山本美術館 > ブログ > エディションナンバーとA.P.について

エディションナンバーとA.P.について

2010-03-31

来館者の方々から、版画作品の左下の余白に記入されている番号(分数)についての質問が多くあります。

これは、エディションナンバー(限定番号)と言われるもので、分母は制作された作品の総数で、分子はその作品の通し番号を示したいてい鉛筆で記入されています。しかし、記入された分子の数字は実際に摺られた枚数と一致しないこともあります。

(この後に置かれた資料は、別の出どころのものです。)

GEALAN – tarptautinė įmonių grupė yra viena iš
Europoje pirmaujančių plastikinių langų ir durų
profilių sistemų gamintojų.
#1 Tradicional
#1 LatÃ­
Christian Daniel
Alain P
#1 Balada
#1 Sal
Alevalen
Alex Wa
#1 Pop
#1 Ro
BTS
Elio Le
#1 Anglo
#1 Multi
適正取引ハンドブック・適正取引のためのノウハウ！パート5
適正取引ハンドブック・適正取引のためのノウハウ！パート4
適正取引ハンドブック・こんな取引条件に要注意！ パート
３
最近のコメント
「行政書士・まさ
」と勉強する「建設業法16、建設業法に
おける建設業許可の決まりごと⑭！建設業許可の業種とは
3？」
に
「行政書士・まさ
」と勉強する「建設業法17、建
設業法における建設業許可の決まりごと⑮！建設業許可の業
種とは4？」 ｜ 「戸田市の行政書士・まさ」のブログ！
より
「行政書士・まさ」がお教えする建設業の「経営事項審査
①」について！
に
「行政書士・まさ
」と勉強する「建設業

江戸浮世絵や大正・昭和初期の新版画にはエディションナンバーを書く習慣はなく、エディションナンバーが記入されるようになるのは19世紀末頃からです。コレクターに摺り部数に対する保証を与える必要性をと、フランスの画商のアンブロ・ヴォラールが定着させたと言われています。また、版画に記された番号に関わらず版画そのものは全作品同様に扱われ市場の評価も同等です。

この他に、限定番号の代わりに「A.P.」(アーティストプルーフ/ E.A.も同義)や「H.C.」(非売品)と書かれた作品があります。これは、一般的に作家用の保存作品などのことで、摺られる枚数は限定制作部数の5~10%程度です。ほとんどの場合、通常の作品と同等に扱われますが試し摺りとしての性格が強い作品もあります。

一般的に近・現代の版画作品はエディションナンバーの記入が定着していますので、手書き作品との見分けも一目瞭然です。